Each holiday brings a certain magic and wonder. When you have a child with special needs, it can also bring extra effort, some anxiety, and the need to stay flexible (read: bail at any moment).
It is great when you come across a story or news item about people who just get it. Good folks of all ages who celebrate and include all children without judgment or fear.
As we approach this Halloween, we wanted to share this lovely anonymous advice to parents everywhere. We hope you will share so that we can all help make this Halloween magic for all!
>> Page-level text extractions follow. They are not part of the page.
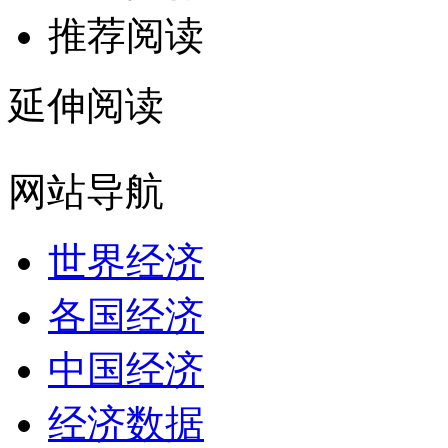
推荐阅读
延伸阅读
网站导航
世界经济
各国经济
中国经济
经济数据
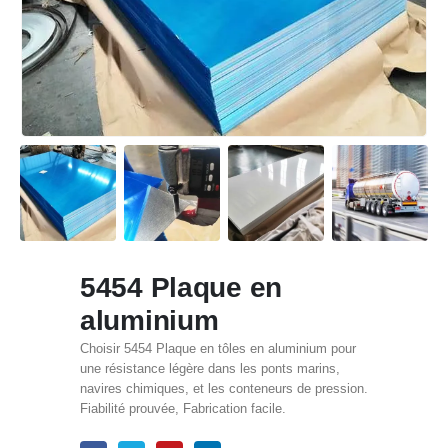
5454 Plaque en
aluminium
Choisir 5454 Plaque en tôles en aluminium pour
une résistance légère dans les ponts marins,
navires chimiques, et les conteneurs de pression.
Fiabilité prouvée, Fabrication facile.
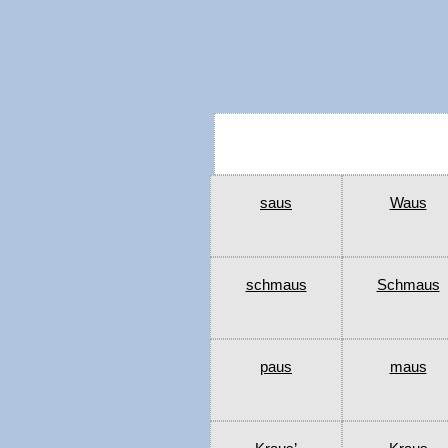
saus
Waus
schmaus
Schmaus
paus
maus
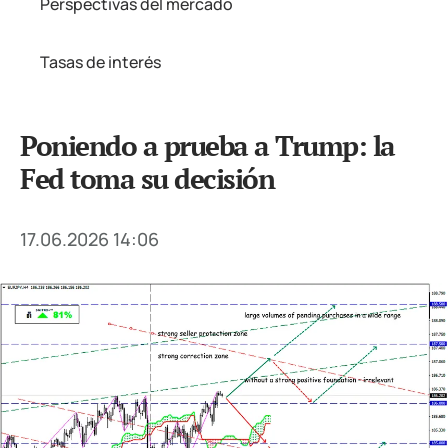
Perspectivas del mercado
Tasas de interés
Poniendo a prueba a Trump: la
Fed toma su decisión
17.06.2026 14:06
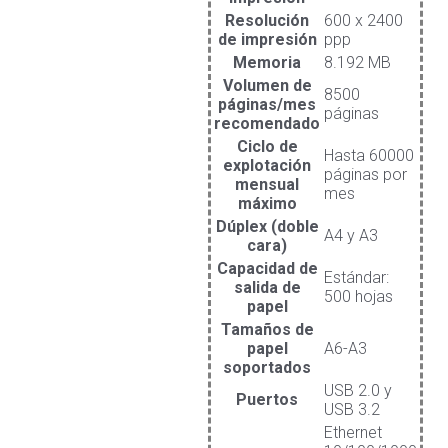
Resolución
600 x 2400
de impresión
ppp
Memoria
8.192 MB
Volumen de
8500
páginas/mes
páginas
recomendado
Ciclo de
Hasta 60000
explotación
páginas por
mensual
mes
máximo
Dúplex (doble
A4 y A3
cara)
Capacidad de
Estándar:
salida de
500 hojas
papel
Tamaños de
papel
A6-A3
soportados
USB 2.0 y
Puertos
USB 3.2
Ethernet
“Tonight, a lot of creatures will visit your door. Be open minded. The child who is grabbing more than one piece of candy might have poor fine motor skills. The child who takes forever to pick out one piece of candy might have motor planning issues. The child who does not say “trick or treat” or “thank you” might be painfully shy, non-verbal, or selectively mute. If you cannot understand their words, they may struggle with developmental apraxia of speech. They are thankful in their hearts and minds. The child who looks disappointed when he sees your bowl might have a life-threatening allergy. The child who isn’t wearing a costume at all might have SPD or autism. Be kind, be patient, smile, pretend you understand. It’s everyone’s Halloween. Make a parent feel good by making a big deal of their special child.”